I am considering two approaches:

1. Use a propulsion module for the first manoeuvre and the large satellite's engine for the second. Use the large satellite's engine for both manoeuvres. How can I determine which option allows for a greater payload?

Understanding how the payload-to-dry-mass ratio correlates to Delta-V for interplanetary missions might help. Additionally, I am open to suggestions for solutions that maximize payload mass, such as using an electric propulsion module, or the use of aerobraking.

• There are a number of things that need to be defined. Does it matter how long the trip takes? If it does not then some form of ion propulsion might work. If it does then the travel time limits need to be known. other options might include some form of sling shot using the Moon, Earth and possibly Venus. But such opportunities are infrequent and could be lengthy. Commented May 6 at 17:47
• I asked a similar question not too long ago - it's not the same as this question, but it generated some really interesting technical answers. Studying those answers and watching the video linked in the question will help you understand some of the relevant problem-solving techniques. Commented May 7 at 5:20
• Vega C? I wasn't expecting that. Commented May 7 at 21:04
• is understanding which of those options allows for a greater payload not one of the objectives of your class? Shouldn't you do your own class project? Commented May 8 at 4:05
• I know, VEGA-C is indeed a serious constraint, but it's present in the Statement of Work for my Team, so it's not something I can change. Electric propulsion is also an option, for example I found this thesis very intresting link. Anyway for me a Chemical Propulsion strategy would give me more confidence on eventual caclulations as it's something I am more familiar with. Commented May 8 at 21:00

I'm going to answer even though I think the question is a little broad or even opinion based.

It all depends on the demand. Let me explain with an example: we could do a minimum cost for development model, where we use almost entirely flybys of other celestial bodies such as Venus, Earth, etc. This would imply however, that we either do not have the funding, or do not have a time constraint that would make flybys unreasonable.

The second model is that of a direct journey: Burn for longest possible time to accelerate and decelerate at each end with the highest efficiency possible, whilst maintaining meaningful thrust.

Neither of these are the options you would be likely to use, though I would note that the flyby option is more feasible in terms of cost, engineering, etc.

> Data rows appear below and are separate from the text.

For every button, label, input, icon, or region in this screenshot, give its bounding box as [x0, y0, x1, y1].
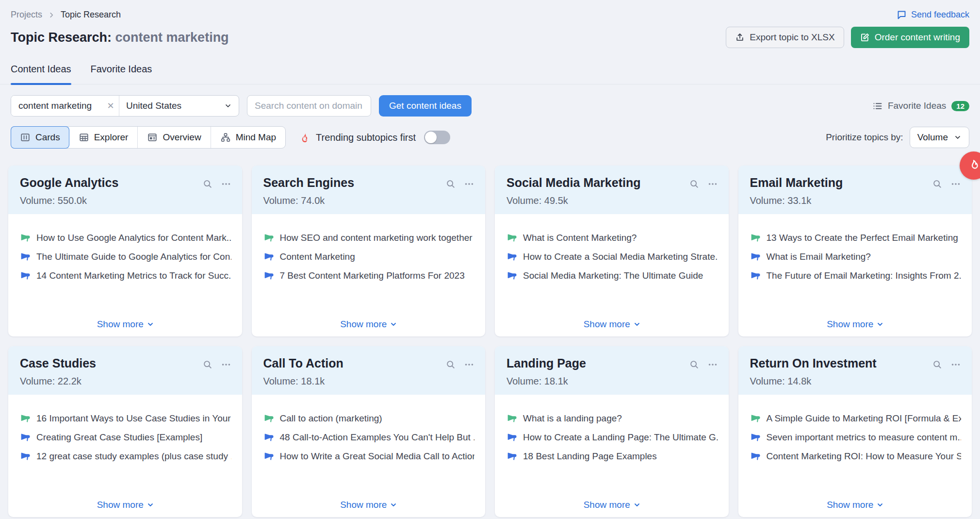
idea-item[interactable]: Creating Great Case Studies [Examples]	[20, 432, 231, 443]
breadcrumb-projects[interactable]: Projects	[11, 10, 42, 20]
mindmap-icon	[220, 132, 231, 143]
ellipsis-menu-icon[interactable]	[464, 359, 474, 370]
card-volume: Volume: 14.8k	[750, 376, 877, 387]
chevron-down-icon	[954, 134, 962, 141]
domain-search-input[interactable]	[247, 95, 371, 117]
idea-item[interactable]: How to Create a Social Media Marketing S…	[506, 251, 718, 262]
ellipsis-menu-icon[interactable]	[221, 179, 231, 189]
view-mindmap-label: Mind Map	[236, 132, 276, 143]
idea-text: How to Write a Great Social Media Call t…	[280, 451, 475, 462]
idea-item[interactable]: Content Marketing ROI: How to Measure Yo…	[750, 451, 962, 462]
card-volume: Volume: 49.5k	[506, 195, 640, 206]
order-label: Order content writing	[875, 32, 960, 43]
show-more-button[interactable]: Show more	[97, 319, 154, 330]
ellipsis-menu-icon[interactable]	[464, 179, 474, 189]
show-more-button[interactable]: Show more	[584, 500, 641, 510]
volume-value: 18.1k	[301, 376, 325, 386]
megaphone-icon	[20, 233, 30, 243]
card-title: Landing Page	[506, 356, 586, 370]
ellipsis-menu-icon[interactable]	[221, 359, 231, 370]
idea-item[interactable]: Seven important metrics to measure conte…	[750, 432, 962, 443]
idea-item[interactable]: How to Create a Landing Page: The Ultima…	[506, 432, 718, 443]
search-icon[interactable]	[202, 179, 213, 189]
tab-content-ideas[interactable]: Content Ideas	[11, 64, 71, 84]
search-icon[interactable]	[445, 179, 456, 189]
card-header: Landing Page Volume: 18.1k	[495, 346, 729, 395]
search-icon[interactable]	[932, 179, 943, 189]
idea-item[interactable]: 16 Important Ways to Use Case Studies in…	[20, 413, 231, 424]
view-overview-label: Overview	[163, 132, 201, 143]
idea-item[interactable]: The Ultimate Guide to Google Analytics f…	[20, 251, 231, 262]
idea-item[interactable]: 48 Call-to-Action Examples You Can't Hel…	[263, 432, 475, 443]
view-cards-button[interactable]: Cards	[11, 126, 69, 149]
ellipsis-menu-icon[interactable]	[707, 359, 718, 370]
idea-item[interactable]: 18 Best Landing Page Examples	[506, 451, 718, 462]
topic-card: Search Engines Volume: 74.0k How SEO and…	[252, 166, 486, 336]
tab-favorite-ideas[interactable]: Favorite Ideas	[91, 64, 152, 84]
idea-item[interactable]: 13 Ways to Create the Perfect Email Mark…	[750, 233, 962, 243]
idea-item[interactable]: What is Content Marketing?	[506, 233, 718, 243]
search-icon[interactable]	[932, 359, 943, 370]
card-volume: Volume: 18.1k	[506, 376, 586, 387]
keyword-input[interactable]	[11, 96, 102, 116]
show-more-button[interactable]: Show more	[827, 500, 884, 510]
ellipsis-menu-icon[interactable]	[950, 179, 961, 189]
show-more-button[interactable]: Show more	[340, 500, 397, 510]
show-more-label: Show more	[584, 500, 630, 510]
send-feedback-link[interactable]: Send feedback	[897, 10, 969, 20]
favorite-ideas-link[interactable]: Favorite Ideas 12	[872, 100, 969, 111]
idea-item[interactable]: Social Media Marketing: The Ultimate Gui…	[506, 270, 718, 281]
card-volume: Volume: 74.0k	[263, 195, 355, 206]
view-switcher: Cards Explorer Overview Mind Map	[11, 126, 286, 149]
megaphone-icon	[506, 233, 517, 243]
idea-item[interactable]: What is a landing page?	[506, 413, 718, 424]
idea-item[interactable]: 7 Best Content Marketing Platforms For 2…	[263, 270, 475, 281]
idea-item[interactable]: How to Use Google Analytics for Content …	[20, 233, 231, 243]
volume-value: 14.8k	[787, 376, 811, 386]
idea-item[interactable]: The Future of Email Marketing: Insights …	[750, 270, 962, 281]
clear-keyword-icon[interactable]: ✕	[102, 96, 119, 116]
order-content-writing-button[interactable]: Order content writing	[851, 27, 969, 48]
ellipsis-menu-icon[interactable]	[707, 179, 718, 189]
view-explorer-button[interactable]: Explorer	[69, 127, 138, 148]
show-more-button[interactable]: Show more	[827, 319, 884, 330]
toggle-knob	[425, 132, 437, 143]
trending-toggle[interactable]	[424, 131, 450, 144]
card-title: Return On Investment	[750, 356, 877, 370]
megaphone-icon	[263, 452, 274, 462]
megaphone-icon	[750, 452, 760, 462]
idea-item[interactable]: How to Write a Great Social Media Call t…	[263, 451, 475, 462]
volume-value: 550.0k	[58, 195, 87, 206]
card-body: How SEO and content marketing work toget…	[252, 214, 486, 336]
megaphone-icon	[263, 433, 274, 443]
idea-text: Seven important metrics to measure conte…	[767, 432, 962, 443]
volume-label: Volume:	[750, 195, 785, 206]
volume-label: Volume:	[263, 195, 298, 206]
prioritize-select[interactable]: Volume	[910, 127, 969, 148]
ellipsis-menu-icon[interactable]	[950, 359, 961, 370]
search-icon[interactable]	[689, 359, 700, 370]
search-icon[interactable]	[202, 359, 213, 370]
get-content-ideas-button[interactable]: Get content ideas	[379, 95, 472, 117]
idea-item[interactable]: A Simple Guide to Marketing ROI [Formula…	[750, 413, 962, 424]
card-body: A Simple Guide to Marketing ROI [Formula…	[738, 395, 972, 517]
idea-item[interactable]: 14 Content Marketing Metrics to Track fo…	[20, 270, 231, 281]
show-more-button[interactable]: Show more	[97, 500, 154, 510]
show-more-button[interactable]: Show more	[340, 319, 397, 330]
idea-item[interactable]: Call to action (marketing)	[263, 413, 475, 424]
idea-item[interactable]: How SEO and content marketing work toget…	[263, 233, 475, 243]
report-icon	[147, 132, 158, 143]
view-mindmap-button[interactable]: Mind Map	[211, 127, 285, 148]
show-more-button[interactable]: Show more	[584, 319, 641, 330]
search-icon[interactable]	[689, 179, 700, 189]
idea-text: Content Marketing	[280, 251, 355, 262]
country-select[interactable]: United States	[119, 96, 239, 116]
export-xlsx-button[interactable]: Export topic to XLSX	[726, 27, 844, 48]
idea-item[interactable]: What is Email Marketing?	[750, 251, 962, 262]
search-icon[interactable]	[445, 359, 456, 370]
idea-item[interactable]: 12 great case study examples (plus case …	[20, 451, 231, 462]
idea-text: How SEO and content marketing work toget…	[280, 233, 473, 243]
idea-item[interactable]: Content Marketing	[263, 251, 475, 262]
view-overview-button[interactable]: Overview	[138, 127, 211, 148]
megaphone-icon	[263, 233, 274, 243]
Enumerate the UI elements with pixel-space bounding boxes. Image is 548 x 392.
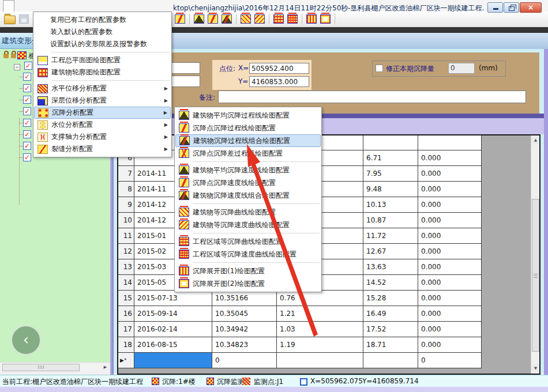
dropdown-menu-item[interactable]: 裂缝分析配置 ▶ bbox=[34, 143, 171, 155]
dropdown-menu-item[interactable]: 工程总平面图绘图配置 ▶ bbox=[34, 54, 171, 66]
submenu-item[interactable]: 建筑物平均沉降过程线绘图配置 bbox=[175, 109, 321, 122]
vscroll-down-arrow[interactable]: ▼ bbox=[532, 364, 539, 373]
table-row[interactable]: 17 2016-02-14 10.34942 1.03 17.52 0.000 bbox=[118, 322, 482, 337]
close-button[interactable]: × bbox=[520, 2, 542, 13]
load-cell[interactable]: 0.000 bbox=[418, 322, 482, 337]
submenu-item[interactable] bbox=[175, 160, 321, 164]
table-row[interactable]: 16 2015-09-14 10.35045 1.21 16.49 0.000 bbox=[118, 306, 482, 322]
hscroll-right-arrow[interactable]: ▶ bbox=[101, 363, 110, 371]
child-window-titlebar[interactable] bbox=[114, 33, 548, 50]
current-settlement-cell[interactable]: 1.19 bbox=[277, 337, 363, 353]
tree-checkbox[interactable] bbox=[23, 142, 31, 150]
expand-chart2-icon[interactable] bbox=[320, 14, 331, 24]
dropdown-menu-item[interactable]: ▶ bbox=[34, 50, 171, 54]
tree-item[interactable] bbox=[19, 94, 31, 105]
tree-checkbox[interactable] bbox=[23, 119, 31, 127]
settlement-curve-icon[interactable] bbox=[175, 14, 185, 24]
menu-window[interactable] bbox=[46, 0, 56, 12]
vscroll-thumb[interactable] bbox=[532, 199, 539, 352]
submenu-item[interactable] bbox=[175, 231, 321, 235]
table-header-cell[interactable] bbox=[418, 135, 482, 150]
x-coordinate-field[interactable]: 505952.400 bbox=[249, 63, 309, 74]
tree-root[interactable]: 棚 bbox=[2, 50, 36, 61]
submenu-item[interactable] bbox=[175, 202, 321, 206]
total-settlement-cell[interactable]: 13.63 bbox=[363, 259, 418, 275]
fix-settlement-field[interactable]: 0 bbox=[448, 63, 475, 74]
submenu-item[interactable]: 沉降点沉降速度线绘图配置 bbox=[175, 176, 321, 189]
dropdown-menu-item[interactable]: 复用已有工程的配置参数 ▶ bbox=[34, 14, 171, 26]
y-coordinate-field[interactable]: 4160853.000 bbox=[249, 76, 309, 87]
submenu-item[interactable]: 沉降点沉降过程线绘图配置 bbox=[175, 122, 321, 134]
total-settlement-cell[interactable]: 10.13 bbox=[363, 197, 418, 213]
dropdown-menu-item[interactable]: 设置默认的变形限差及报警参数 ▶ bbox=[34, 38, 171, 50]
tree-item[interactable] bbox=[19, 82, 31, 94]
load-cell[interactable]: 0.000 bbox=[418, 306, 482, 322]
vscroll-up-arrow[interactable]: ▲ bbox=[532, 136, 539, 145]
total-settlement-cell[interactable]: 18.71 bbox=[363, 337, 418, 353]
total-settlement-cell[interactable]: 12.67 bbox=[363, 244, 418, 259]
date-cell[interactable] bbox=[134, 353, 212, 368]
menu-deformation-analysis[interactable] bbox=[25, 0, 35, 12]
load-cell[interactable]: 0.000 bbox=[418, 182, 482, 197]
submenu-item[interactable]: 建筑物沉降速度线组合绘图配置 bbox=[175, 189, 321, 202]
toolbar-icon[interactable] bbox=[335, 14, 335, 24]
table-row[interactable]: 18 2016-08-15 10.34823 1.19 18.71 0.000 bbox=[118, 337, 482, 353]
submenu-item[interactable]: 沉降点沉降差过程线绘图配置 bbox=[175, 147, 321, 160]
tree-item[interactable] bbox=[19, 105, 31, 117]
avg-settlement-curve-icon[interactable] bbox=[194, 14, 204, 24]
tree-item[interactable] bbox=[19, 129, 31, 140]
dropdown-menu-item[interactable]: 建筑物轮廓图绘图配置 ▶ bbox=[34, 66, 171, 78]
menu-query-report[interactable] bbox=[35, 0, 46, 12]
current-settlement-cell[interactable]: 0.76 bbox=[277, 291, 363, 306]
tree-checkbox[interactable] bbox=[23, 107, 31, 115]
date-cell[interactable]: 2016-08-15 bbox=[134, 337, 212, 353]
remark-field[interactable] bbox=[218, 91, 526, 103]
menu-system-config[interactable] bbox=[3, 0, 14, 12]
dropdown-menu-item[interactable]: 沉降分析配置 ▶ bbox=[34, 107, 171, 119]
table-vscrollbar[interactable]: ▲ ▼ bbox=[531, 135, 540, 374]
hscroll-thumb[interactable] bbox=[2, 364, 80, 371]
tree-item[interactable] bbox=[19, 140, 31, 152]
total-settlement-cell[interactable]: 17.52 bbox=[363, 322, 418, 337]
load-cell[interactable]: 0 bbox=[418, 353, 482, 368]
elevation-cell[interactable]: 10.35166 bbox=[212, 291, 277, 306]
current-settlement-cell[interactable]: 1.21 bbox=[277, 306, 363, 322]
table-row[interactable]: 15 2015-07-13 10.35166 0.76 15.28 0.000 bbox=[118, 291, 482, 306]
load-cell[interactable]: 0.000 bbox=[418, 197, 482, 213]
current-settlement-cell[interactable]: 1.03 bbox=[277, 322, 363, 337]
submenu-item[interactable] bbox=[175, 261, 321, 265]
total-settlement-cell[interactable]: 15.28 bbox=[363, 291, 418, 306]
dropdown-menu-item[interactable]: 水平位移分析配置 ▶ bbox=[34, 82, 171, 95]
tree-checkbox[interactable] bbox=[24, 62, 32, 70]
load-cell[interactable]: 0.000 bbox=[418, 337, 482, 353]
restore-button[interactable] bbox=[504, 2, 519, 13]
collapse-panel-button[interactable]: ‹ bbox=[10, 325, 42, 356]
elevation-cell[interactable]: 10.35045 bbox=[212, 306, 277, 322]
toolbar-icon[interactable] bbox=[302, 14, 302, 24]
load-cell[interactable]: 0.000 bbox=[418, 213, 482, 228]
current-settlement-cell[interactable] bbox=[277, 353, 363, 368]
total-settlement-cell[interactable]: 9.48 bbox=[363, 182, 418, 197]
total-settlement-cell[interactable] bbox=[363, 353, 418, 368]
toolbar-icon[interactable] bbox=[236, 14, 237, 24]
combined-settlement-curve-icon[interactable] bbox=[222, 14, 232, 24]
submenu-item[interactable]: 建筑物沉降过程线组合绘图配置 bbox=[175, 134, 321, 147]
date-cell[interactable]: 2015-07-13 bbox=[134, 291, 212, 306]
save-icon[interactable] bbox=[19, 14, 29, 24]
region-iso-settlement-icon[interactable] bbox=[273, 14, 284, 24]
dropdown-menu-item[interactable]: 深层位移分析配置 ▶ bbox=[34, 95, 171, 107]
date-cell[interactable]: 2016-02-14 bbox=[134, 322, 212, 337]
minimize-button[interactable] bbox=[487, 2, 503, 13]
dropdown-menu-item[interactable]: 支撑轴力分析配置 ▶ bbox=[34, 131, 171, 143]
date-cell[interactable]: 2015-09-14 bbox=[134, 306, 212, 322]
total-settlement-cell[interactable]: 16.49 bbox=[363, 306, 418, 322]
left-panel-hscrollbar[interactable]: ▶ bbox=[0, 362, 110, 372]
submenu-item[interactable]: 工程区域等沉降曲线绘图配置 bbox=[175, 235, 321, 248]
load-cell[interactable]: 0.000 bbox=[418, 150, 482, 166]
tree-item[interactable] bbox=[19, 71, 31, 82]
expand-chart1-icon[interactable] bbox=[306, 14, 317, 24]
total-settlement-cell[interactable]: 14.52 bbox=[363, 275, 418, 291]
table-header-cell[interactable] bbox=[363, 135, 418, 150]
submenu-item[interactable]: 沉降展开图(2)绘图配置 bbox=[175, 277, 321, 290]
toolbar-icon[interactable] bbox=[269, 14, 269, 24]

If your mission required use of a VegaC, then you are assuming that you have reason to: maybe it's available for a mission at a lower cost than other options for some reason...
However you might wish to consider: what is the purpose of the satellite or probe, what is the mass of a probe with or without propulsion for full manoeuvrers, what is the lifting capacity to the orbit needed for the transfer of either option, and so on and so on.

Essentially: your question lacks important information and other constraints to narrow down your options.
Once you have done this, you should run trade studies for the science, technology, economy, spacelaunch opportunities, and so on. This would give you a good idea of what option to choose.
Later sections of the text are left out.